Week One: Early Theses
Two compositions were submitted for thesis in the summer of 1925; Pandora by Marian Edman and Smoke and Steel by Anna Margaret Starbuck. The latter was daughter of piano and organ professor, Anna Diller Starbuck, who figures prominently in the correspondence of music department chair, P. G. Clapp.
Clapp wrote in a letter to his wife, “Margaret Starbuck is finding, to her surprise and consternation, that finishing her score is a big job. She is keeping at it – now! – and will, I think, finish her work, especially as I have a notion (which naturally I am not publishing) that I can get her a time extension of about three days at the end, if necessary; but her parents are clearly worried, and are starting a prophylactic rumor that I could excuse her from finishing if I were decent and chose.”
In the end, Margaret completed the project on time and graduated as a Master of Music. Her composition, Smoke and Steel, was inspired by the Carl Sandburg poem of the same name.
Early theses compositions were handwritten manuscripts written in ink, so Margaret’s struggles to complete her project are understandable. A close look at her score reveals the underlying pencil marks, and in several places, she had to scrape away the paper to remove mistakes.

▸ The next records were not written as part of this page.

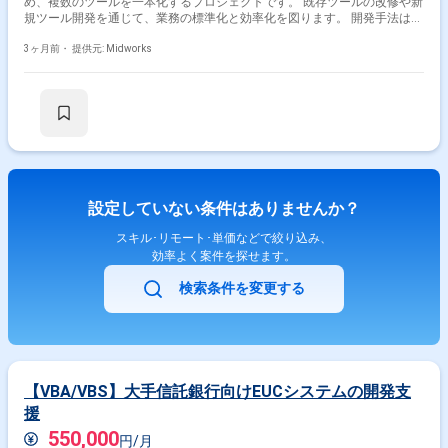
め、複数のツールを一本化するプロジェクトです。 既存ツールの改修や新
規ツール開発を通じて、業務の標準化と効率化を図ります。 開発手法はウ
ォーターフォールモデルを採用し、安定した開発体制のもと作業を進めま
す。 VBA（Access）とSQL Serverを用いたツール開発・データ連携が中
3ヶ月前・
提供元: Midworks
心となります。 【作業内容】 ・Accessを用いた既存ツールの機能改修 ・
SQL Serverとの連携機能の修正・追加 ・新規ツールの設計・開発
（Access、VBA、SQL Server使用） ・開発ツールのテストおよびデバッ
グ ・作業進捗の報告と簡易ドキュメント作成
設定していない条件はありませんか？
スキル･リモート･単価などで絞り込み、
効率よく案件を探せます。
検索条件を変更する
【VBA/VBS】大手信託銀行向けEUCシステムの開発支
援
550,000
円/月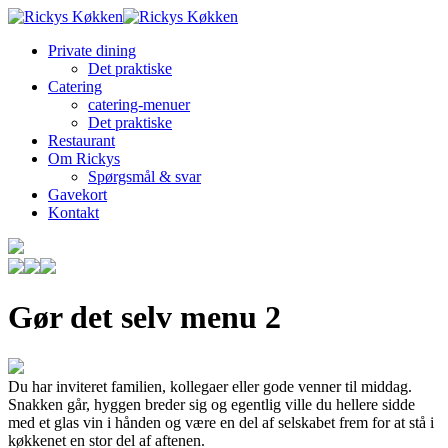
Private dining
Det praktiske
Catering
catering-menuer
Det praktiske
Restaurant
Om Rickys
Spørgsmål & svar
Gavekort
Kontakt
Gør det selv menu 2
Du har inviteret familien, kollegaer eller gode venner til middag.
Snakken går, hyggen breder sig og egentlig ville du hellere sidde
med et glas vin i hånden og være en del af selskabet frem for at stå i
køkkenet en stor del af aftenen.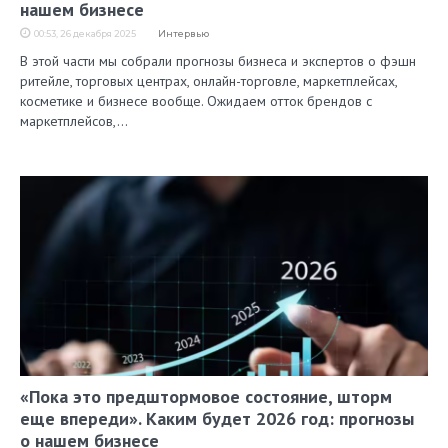
нашем бизнесе
00:53, 26 декабря 2025
Интервью
В этой части мы собрали прогнозы бизнеса и экспертов о фэшн
ритейле, торговых центрах, онлайн-торговле, маркетплейсах,
косметике и бизнесе вообще. Ожидаем отток брендов с
маркетплейсов,…
«Пока это предштормовое состояние, шторм
еще впереди». Каким будет 2026 год: прогнозы
о нашем бизнесе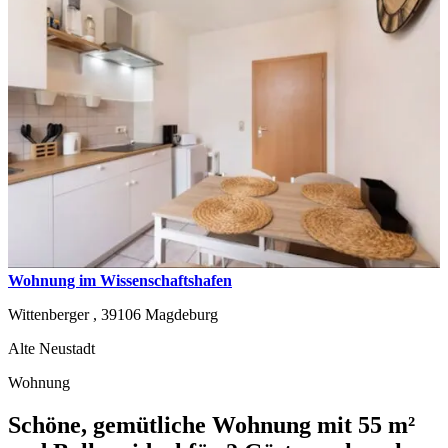
Wohnung im Wissenschaftshafen
Wittenberger ,
39106
Magdeburg
Alte Neustadt
Wohnung
Schöne, gemütliche Wohnung mit 55 m²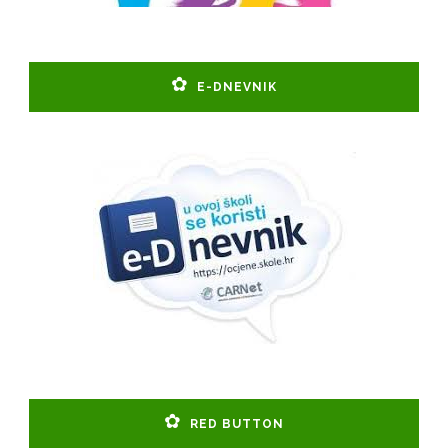
E-DNEVNIK
RED BUTTON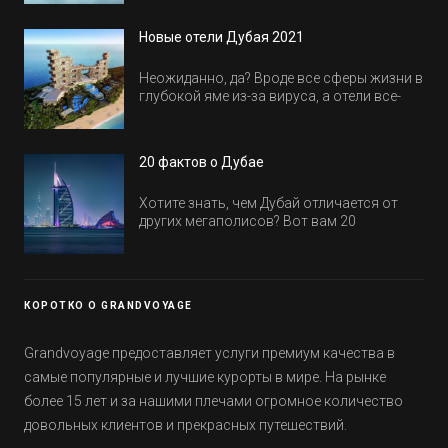
куда пойти в Дубае всей семьей, чтобы
всем было интересно и весело.
Новые отели Дубая 2021
Неожиданно, да? Вроде все сферы жизни в
глубокой яме из-за вируса, а отели все-
равно открываются и строятся. Давайте
посмотрим, где мы сможем отдохнуть уже
в этом году! Напоминаем, что новые отели
20 фактов о Дубае
обычно на первые заезды дают промо-
цены.
Хотите знать, чем Дубай отличается от
других мегаполисов? Вот вам 20
интересных фактов о крупнейшем городе
Эмиратов. Проверьте, сколько фактов вы
уже знали, а что услышали впервые.
КОРОТКО О GRANDVOYAGE
Grandvoyage предоставляет услуги премиум качества в
самые популярные и лучшие курорты в мире. На рынке
более 15 лет и за нашими плечами огромное количество
довольных клиентов и прекрасных путешествий.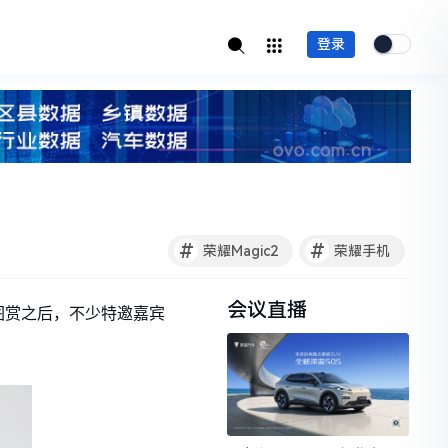
登录
#
#
荣耀Magic2
荣耀手机
会议直播
出图赏之后，不少特邀嘉宾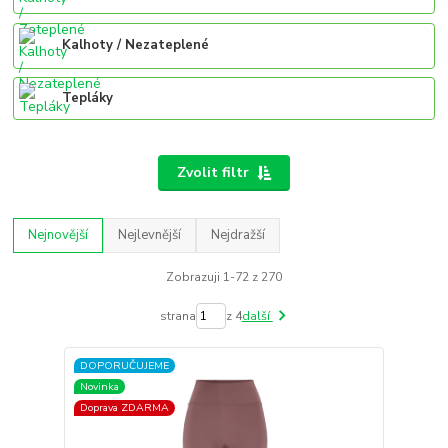
Kalhoty / Nezateplené
Tepláky
Zvolit filtr
Nejnovější
Nejlevnější
Nejdražší
Zobrazuji 1-72 z 270
strana
z 4
další
DOPORUČUJEME
Novinka
Doprava ZDARMA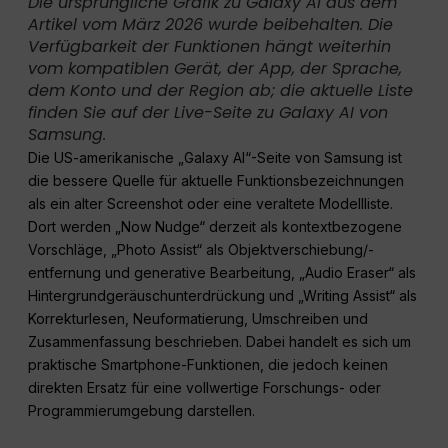
Die ursprüngliche Grafik zu Galaxy AI aus dem
Artikel vom März 2026 wurde beibehalten. Die
Verfügbarkeit der Funktionen hängt weiterhin
vom kompatiblen Gerät, der App, der Sprache,
dem Konto und der Region ab; die aktuelle Liste
finden Sie auf der Live-Seite zu Galaxy AI von
Samsung.
Die US-amerikanische „Galaxy AI“-Seite von Samsung ist
die bessere Quelle für aktuelle Funktionsbezeichnungen
als ein alter Screenshot oder eine veraltete Modellliste.
Dort werden „Now Nudge“ derzeit als kontextbezogene
Vorschläge, „Photo Assist“ als Objektverschiebung/-
entfernung und generative Bearbeitung, „Audio Eraser“ als
Hintergrundgeräuschunterdrückung und „Writing Assist“ als
Korrekturlesen, Neuformatierung, Umschreiben und
Zusammenfassung beschrieben. Dabei handelt es sich um
praktische Smartphone-Funktionen, die jedoch keinen
direkten Ersatz für eine vollwertige Forschungs- oder
Programmierumgebung darstellen.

The first written music thesis analyzed Debussy’s Arabesque No. 2 and Prélude à l’après-midi d’un faune, charting the cadences with observance to their function and effect. Camp’s project may seem mundane, but consider that Debussy died only six years before the thesis was written and his music still relatively new (though the works studied were more than twenty years old).
The thesis shows the limitations of typewriters in handling musical needs, for Camp found it necessary to write in sharps, flats, and intervals. This may be why Camp included no musical examples in the thesis – only measure numbers. Subsequent thesis writers pasted or taped handwritten examples into their documents.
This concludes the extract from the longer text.